# Lotion Bars



## Sunny (May 21, 2010)

Will a lotion bar ever truly feel like a lotion, or will it always be a little bit oily and greasy?

Just wondering if I am doing something wrong - I made some with what I hand on hand:

coconut oil
mango butter
avocado oil
beeswax

(equal parts of each)

and then it was greasy so I added a little cornstarch, and it's still oily. Should I add more until it leaves a powdery feeling on my hands?

I've never used one made by anyone else


----------



## sajupillo19 (May 27, 2010)

Most of the lotions I used, were oily and I felt bad while applying them. At that moment I think creams are much better than lotions.

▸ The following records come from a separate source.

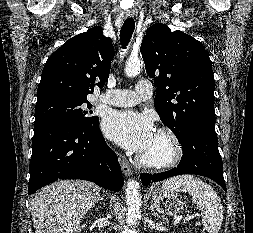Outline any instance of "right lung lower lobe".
<instances>
[{
  "label": "right lung lower lobe",
  "instance_id": "1",
  "mask_svg": "<svg viewBox=\"0 0 253 233\" xmlns=\"http://www.w3.org/2000/svg\"><path fill=\"white\" fill-rule=\"evenodd\" d=\"M99 121L88 128L63 122L34 126L28 194L58 179H82L118 192L124 183L116 154L107 146Z\"/></svg>",
  "mask_w": 253,
  "mask_h": 233
}]
</instances>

_spammy link deleted - the mod team_


----------



## carebear (May 27, 2010)

since solid lotions are made only of oily things (oils & butters - with some beeswax to stiffen it), they are going to be oily.  you can decrease this somewhat with your selection of oils (fractionated coconut oil absorbs quickly, so does jojoba, so those can help) or with some additives (I like a bit of isopropyl myristate, some use cornstarch) - but they aren't like lotions or creams.


----------



## Sunny (May 27, 2010)

okay! I figured as much, thanks for answering.


----------



## honor435 (May 28, 2010)

I think lotion bars are awesome, they are kinda oily though, but great for dry areas! I use:
shea, beeswax, almond oil, equal amts.


----------



## Sunny (May 28, 2010)

Yeah lotion bars aren't for me as a regular thing but I could see myself using them in the winter. I just can't stand that oily, heavy feeling. I do know people who would love them though.


----------



## carebear (May 28, 2010)

mememememe


----------



## AudreeCn (Jun 21, 2010)

I know this is coming back late, but I would halve the coconut oil and mango butter, so that the weight of the coconut oil and mango butter were equal to the weight of the beeswax and oil. 

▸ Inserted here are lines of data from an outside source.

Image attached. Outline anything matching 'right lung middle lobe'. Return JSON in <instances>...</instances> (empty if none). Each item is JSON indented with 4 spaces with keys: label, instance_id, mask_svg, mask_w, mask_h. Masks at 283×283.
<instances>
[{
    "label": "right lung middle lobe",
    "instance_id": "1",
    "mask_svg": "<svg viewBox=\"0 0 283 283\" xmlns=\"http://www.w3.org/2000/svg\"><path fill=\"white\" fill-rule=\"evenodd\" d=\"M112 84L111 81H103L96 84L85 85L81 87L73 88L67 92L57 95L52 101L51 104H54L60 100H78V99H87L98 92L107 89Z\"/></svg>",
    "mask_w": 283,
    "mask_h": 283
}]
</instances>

The recipe that I found to work the best is 1 part "hard" oil (that would be your coconut oil and mango butter) to 1 part "soft" oil (any oil that is liquid at room temp.) to 1 part beeswax or emulsifying wax.


----------



## Sunny (Jun 21, 2010)

I think I needed to maybe use different oils  I'm going to try again after I order some things.


----------



## janex (Jun 30, 2010)

I don't know how to make Lotion Bars, but I do know that http://www.letsgetsoapy.co.uk does massage bars that are full of essential oils, cocoa and shea butter and bees wax


----------



## OLPamPam (Jul 9, 2010)

Grapeseed oil is another oil that absorbs quickly.  I've never tried with ewax, but that would make it less greasy than the beeswax.  I like the coconut oil idea too, as it seems to be less greasy.


----------



## Sunny (Oct 18, 2010)

Well I wanted to update this and say I made a successful lotion bar that I have been using for this dry fall air already... and I found cocoa butter to be very helpful in getting a good, hard bar that is similar in texture to Lush's massage bars. It does leave behind a chocolate smell if you don't get deodorized though!


----------



## PrairieCraft (Oct 18, 2010)

I love the chocolate smell from the unrefined cocoa butter, it works with a complementary FO like almond or vanilla for a little extra oomph.

Big, big fan of lotion bars.  I hate lotion, it feels yucky.  Before discovering lotion bars I would just melt a little coconut oil in my hand to use.  Lotion bars are waaay better than that mess.


----------



## BakingNana (Oct 19, 2010)

PrairieCraft said:
			
		

> I love the chocolate smell from the unrefined cocoa butter, it works with a complementary FO like almond or vanilla for a little extra oomph.
> 
> Big, big fan of lotion bars.  I hate lotion, it feels yucky.  Before discovering lotion bars I would just melt a little coconut oil in my hand to use.  Lotion bars are waaay better than that mess.



You and me both.  Regular lotion feels creepy to me.  I love my lotion bars.  I find with either almond or rice bran oil, the greasy feeling disappears completely in about a minute.  Soaks right in.  I use beeswax, cocoa butter, shea, and either almond or rice bran oil.  I keep a lotion stick on my nightstand to slather on my heals after I'm in bed.  Completely healed the nasty cracks I had earlier in the summer.


----------